Banque Heritage: un haut cadre condamné par le TPF

© Alberto Campi / Genève / Décembre 2017

© Alberto Campi / Genève / Décembre 2017

 

Responsable de la division compliance, il avait tardé à notifier aux autorités financières que des sommes douteuses avaient été déposées auprès de son établissement. Des sommes liées au scandale Petrobras.

 

Federico Franchini

13 janvier 2018

En l’espace d’à peine quelques mois, la banque genevoise Heritage, l’un des fleurons de la finance helvétique, a été frappée deux fois par la foudre. Épinglée en novembre dernier par la FINMA pour avoir «gravement enfreint le droit de la surveillance dans le cadre de l’affaire Petrobras» (lire ici), elle voit aujourd’hui son directeur général adjoint rattrapé par la justice. L’homme a été retenu coupable par le Tribunal pénal fédérale (TPF) de violation de l’obligation de communiquer, prévue par l’art. 37 al. 2 de la Loi sur le blanchiment d’argent (LBA).

Responsable de la division compliance, il avait tardé à notifier au MROS, le bureau de communication en matière de blanchiment d’argent, que des sommes d’origine douteuse avaient été déposées auprès de son établissement. Derrière ces versements, on retrouve Forbal Investment Inc, basée au Belize, dont l’ayant droit économique était Nestor Cervero, un ancien directeur international de Petrobras, arrêté le 15 janvier 2015 au Brésil et condamné à plus de 27 ans de prison pour corruption et blanchiment d’argent.

En Suisse, les rouages de la justice ont commencé à s’animer fin août 2017. Le Département fédéral des finances (DFF) rend un prononcé pénal (lire ici) contre le membre de la direction générale d’Heritage, seul responsable juridique, compliance et risques de l’établissement.

 

Soupçons fondés

Frappé par une amende de 30’000 francs, ce dernier demande à être jugé par un tribunal, espérant renverser le jugement du DFF. Le dossier passe au TPF, où la défense du haut cadre d’Heritage a plaidé l’acquittement, assorti de l’octroi d’une indemnité.

La décision est tombée le 19 décembre mais elle a été communiqué seulement cette semaine. Comme le demandait le DFF, le dirigeant a été retenu coupable d’infraction à l’obligation de communiquer et condamné à une amende de 15’000 francs (plus 5’000 francs de frais de procédures). La jurisprudence a retenu que si l’intermédiaire a un simple doute sur le fait que, par exemple, les valeurs patrimoniales proviennent d’un acte criminel, il doit faire une communication au MROS. Si la communication est omise ou est faite de manière tardive, le responsable peut être coupable d’infraction au droit de communiquer.

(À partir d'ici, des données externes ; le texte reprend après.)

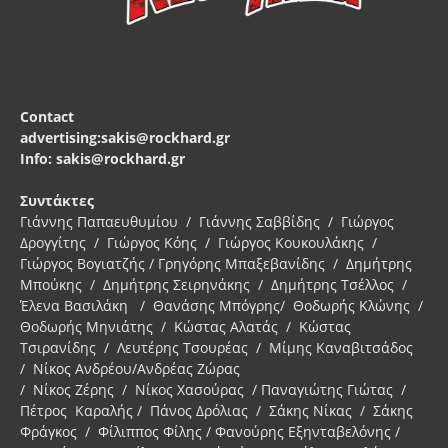
Contact
advertising:sakis@rockhard.gr
Info: sakis@rockhard.gr
Συντάκτες
Γιάννης Παπαευθυμίου / Γιάννης Σαββίδης / Γιώργος
Δρογγίτης / Γιώργος Κόης / Γιώργος Κουκουλάκης /
Γιώργος Βογιατζής / Γρηγόρης Μπαξεβανίδης / Δημήτρης
Μπούκης / Δημήτρης Σειρηνάκης / Δημήτρης Τσέλλος /
Έλενα Βασιλάκη / Θανάσης Μπόγρης/ Θοδωρής Κλώνης /
Θοδωρής Μηνιάτης / Κώστας Αλατάς / Κώστας
Τσιρανίδης / Λευτέρης Τσουρέας / Μίμης Καναβιτσάδος
/ Νίκος Ανδρέου/Ανδρέας Ζώρας
/ Νίκος Ζέρης / Νίκος Χασούρας / Παναγιώτης Γιώτας /
Πέτρος Καραλής / Πάνος Δρόλιας / Σάκης Νίκας / Σάκης
Φράγκος / Φίλιππος Φίλης / Φανούρης Εξηνταβελόνης /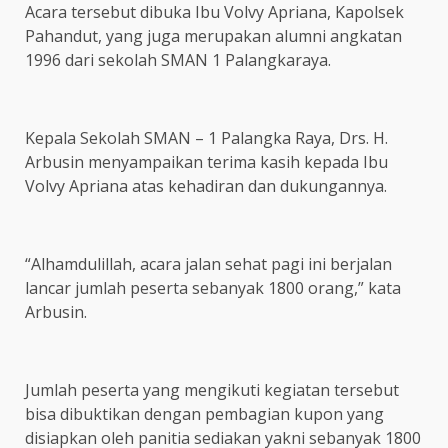
Acara tersebut dibuka Ibu Volvy Apriana, Kapolsek
Pahandut, yang juga merupakan alumni angkatan
1996 dari sekolah SMAN 1 Palangkaraya.
Kepala Sekolah SMAN – 1 Palangka Raya, Drs. H.
Arbusin menyampaikan terima kasih kepada Ibu
Volvy Apriana atas kehadiran dan dukungannya.
“Alhamdulillah, acara jalan sehat pagi ini berjalan
lancar jumlah peserta sebanyak 1800 orang,” kata
Arbusin.
Jumlah peserta yang mengikuti kegiatan tersebut
bisa dibuktikan dengan pembagian kupon yang
disiapkan oleh panitia sediakan yakni sebanyak 1800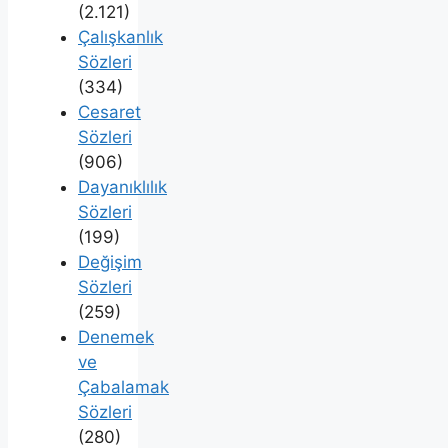
(2.121)
Çalışkanlık
Sözleri
(334)
Cesaret
Sözleri
(906)
Dayanıklılık
Sözleri
(199)
Değişim
Sözleri
(259)
Denemek
ve
Çabalamak
Sözleri
(280)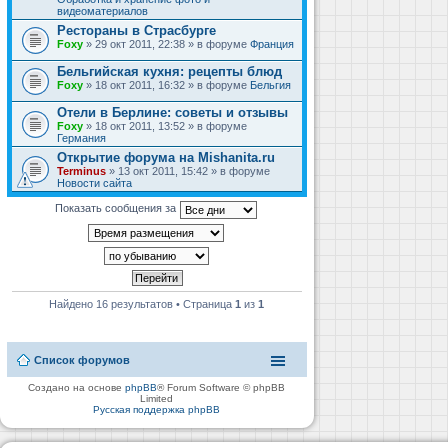
видеоматериалов
Рестораны в Страсбурге
Foxy
» 29 окт 2011, 22:38 » в форуме
Франция
Бельгийская кухня: рецепты блюд
Foxy
» 18 окт 2011, 16:32 » в форуме
Бельгия
Отели в Берлине: советы и отзывы
Foxy
» 18 окт 2011, 13:52 » в форуме
Германия
Открытие форума на Mishanita.ru
Terminus
» 13 окт 2011, 15:42 » в форуме
Новости сайта
Показать сообщения за
Найдено 16 результатов • Страница
1
из
1
Список форумов
Создано на основе
phpBB
® Forum Software © phpBB
Limited
Русская поддержка phpBB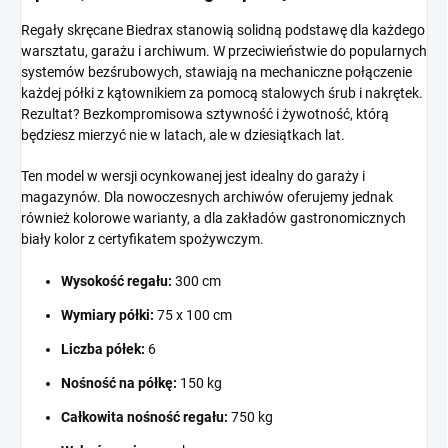
Regały skręcane Biedrax stanowią solidną podstawę dla każdego
warsztatu, garażu i archiwum. W przeciwieństwie do popularnych
systemów bezśrubowych, stawiają na mechaniczne połączenie
każdej półki z kątownikiem za pomocą stalowych śrub i nakrętek.
Rezultat? Bezkompromisowa sztywność i żywotność, którą
będziesz mierzyć nie w latach, ale w dziesiątkach lat.
Ten model w wersji ocynkowanej jest idealny do garaży i
magazynów. Dla nowoczesnych archiwów oferujemy jednak
również kolorowe warianty, a dla zakładów gastronomicznych
biały kolor z certyfikatem spożywczym.
Wysokość regału:
300 cm
Wymiary półki:
75 x 100 cm
Liczba półek:
6
Nośność na półkę:
150 kg
Całkowita nośność regału:
750 kg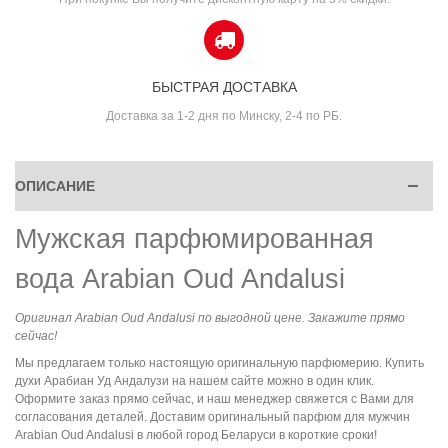
БЫСТРАЯ ДОСТАВКА
Доставка за 1-2 дня по Минску, 2-4 по РБ.
ОПИСАНИЕ
Мужская парфюмированная
вода Arabian Oud Andalusi
Оригинал Arabian Oud Andalusi по выгодной цене. Закажите прямо
сейчас!
Мы предлагаем только настоящую оригинальную парфюмерию. Купить
духи Арабиан Уд Андалузи на нашем сайте можно в один клик.
Оформите заказ прямо сейчас, и наш менеджер свяжется с Вами для
согласования деталей. Доставим оригинальный парфюм для мужчин
Arabian Oud Andalusi в любой город Беларуси в короткие сроки!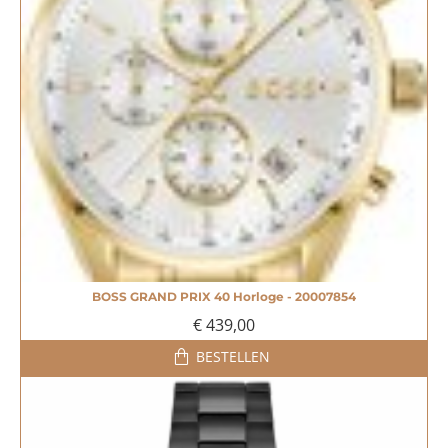
BOSS GRAND PRIX 40 Horloge - 20007854
€ 439,00
BESTELLEN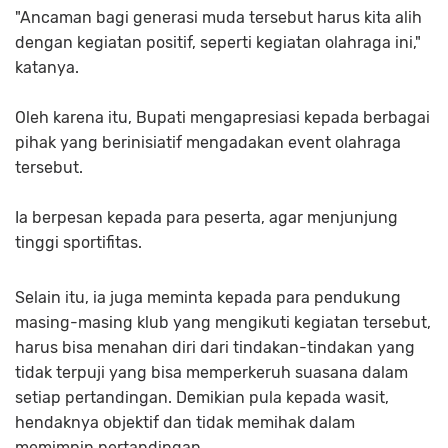
"Ancaman bagi generasi muda tersebut harus kita alih
dengan kegiatan positif, seperti kegiatan olahraga ini,"
katanya.
Oleh karena itu, Bupati mengapresiasi kepada berbagai
pihak yang berinisiatif mengadakan event olahraga
tersebut.
Ia berpesan kepada para peserta, agar menjunjung
tinggi sportifitas.
Selain itu, ia juga meminta kepada para pendukung
masing-masing klub yang mengikuti kegiatan tersebut,
harus bisa menahan diri dari tindakan-tindakan yang
tidak terpuji yang bisa memperkeruh suasana dalam
setiap pertandingan. Demikian pula kepada wasit,
hendaknya objektif dan tidak memihak dalam
memimpin pertandingan.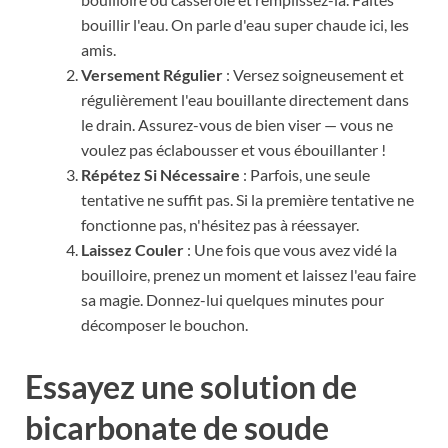
bouillir l'eau. On parle d'eau super chaude ici, les
amis.
Versement Régulier
: Versez soigneusement et
régulièrement l'eau bouillante directement dans
le drain. Assurez-vous de bien viser — vous ne
voulez pas éclabousser et vous ébouillanter !
Répétez Si Nécessaire
: Parfois, une seule
tentative ne suffit pas. Si la première tentative ne
fonctionne pas, n'hésitez pas à réessayer.
Laissez Couler
: Une fois que vous avez vidé la
bouilloire, prenez un moment et laissez l'eau faire
sa magie. Donnez-lui quelques minutes pour
décomposer le bouchon.
Essayez une solution de
bicarbonate de soude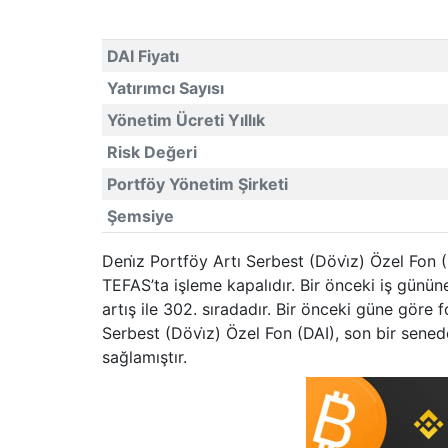
DAI Fiyatı
Yatırımcı Sayısı
Yönetim Ücreti Yıllık
Risk Değeri
Portföy Yönetim Şirketi
Şemsiye
Deni̇z Portföy Artı Serbest (Dövi̇z) Özel Fon 
TEFAS’ta işleme kapalıdır. Bir önceki iş günü
artış ile 302. sıradadır. Bir önceki güne göre
Serbest (Dövi̇z) Özel Fon (DAI), son bir sened
sağlamıştır.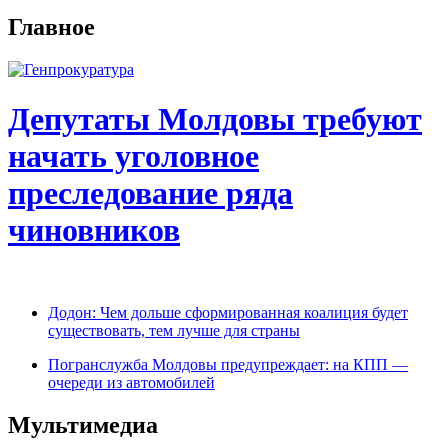
Главное
Депутаты Молдовы требуют
начать уголовное
преследование ряда
чиновников
Додон: Чем дольше сформированная коалиция будет
существовать, тем лучше для страны
Погранслужба Молдовы предупреждает: на КПП —
очереди из автомобилей
Мультимедиа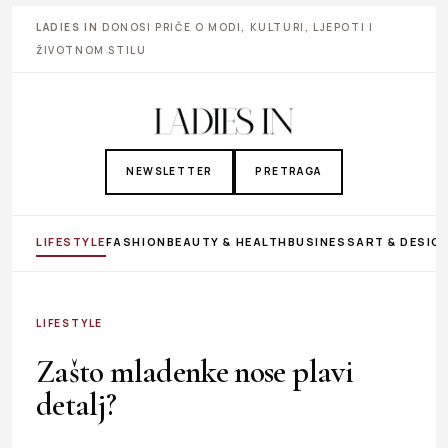
LADIES IN
DONOSI PRIČE O MODI, KULTURI, LJEPOTI I
ŽIVOTNOM STILU
NEWSLETTER
PRETRAGA
LIFESTYLE
FASHION
BEAUTY & HEALTH
BUSINESS
ART & DESIG
LIFESTYLE
Zašto mladenke nose plavi
detalj?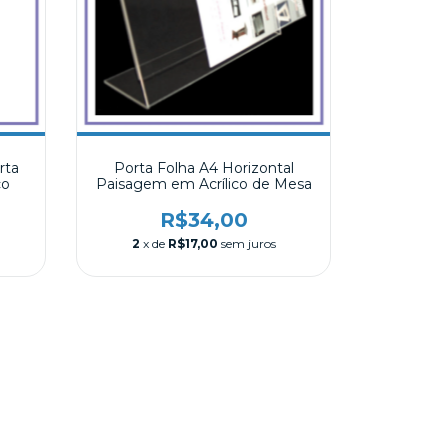
rta
Porta Folha A4 Horizontal
co
Paisagem em Acrílico de Mesa
R$34,00
2
x de
R$17,00
sem juros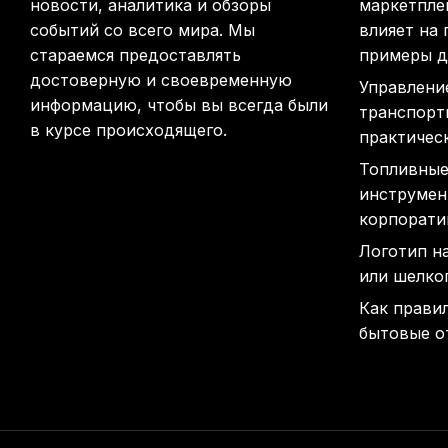
новости, аналитика и обзоры
маркетплей
событий со всего мира. Мы
влияет на
стараемся предоставлять
примеры д
достоверную и своевременную
Управлени
информацию, чтобы вы всегда были
транспорт
в курсе происходящего.
практичес
Топливные
инструмен
корпорати
Логотип н
или шелко
Как прави
бытовые о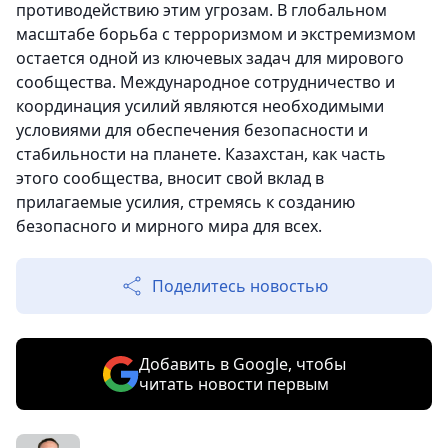
противодействию этим угрозам. В глобальном
масштабе борьба с терроризмом и экстремизмом
остается одной из ключевых задач для мирового
сообщества. Международное сотрудничество и
координация усилий являются необходимыми
условиями для обеспечения безопасности и
стабильности на планете. Казахстан, как часть
этого сообщества, вносит свой вклад в
прилагаемые усилия, стремясь к созданию
безопасного и мирного мира для всех.
Поделитесь новостью
Добавить в Google, чтобы
читать новости первым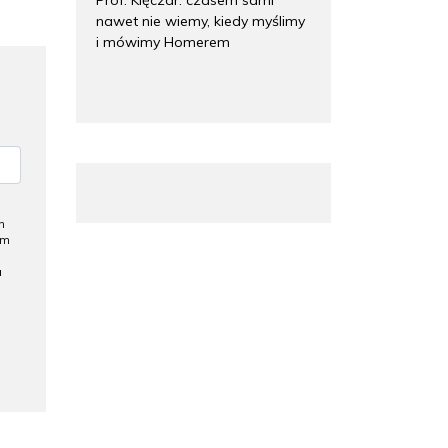
nawet nie wiemy, kiedy myślimy
i mówimy Homerem
h
ym
a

«Dans la mesure où la communication doit intervenir immédiatement lorsqu’on a des soupçons fondés, il est clair que le retard peut être sanctionné par l’art. 37 LBA. Le jugement confirme donc un point juridique incontesté», analyse Ursula Cassani, professeure à la Faculté de droit de l’Université de Genève. «Par ailleurs, le caractère tardif semblait clairement établi dans le cas d’espèce. Des éléments de suspicion existaient fin septembre 2014, les vérifications se sont étendues sur deux mois, ce qui n’est pas jugé excessif. D’après le jugement, le devoir existait à partir du 1er décembre 2014, et l’auteur a encore attendu presque deux mois pour communiquer. Avec la meilleure volonté du monde, on ne peut pas dire que cette communication est intervenue immédiatement.  Le jugement ne me paraît pas sévère, ce d’autant moins que seule la négligence est retenue

Avec deux mois de retard, le 27 janvier 2015, le service compliance de la banque décide de communiquer au MROS, après avoir appris, sur la base de plusieurs articles de presse, que, Nestor Cervero avait été inculpé, en décembre 2014, pour corruption et blanchiment d’argent par le Procureur fédéral brésilien. En l’espèce, Nestor Cervero a été qualifié de PEP (personne exposée politiquement).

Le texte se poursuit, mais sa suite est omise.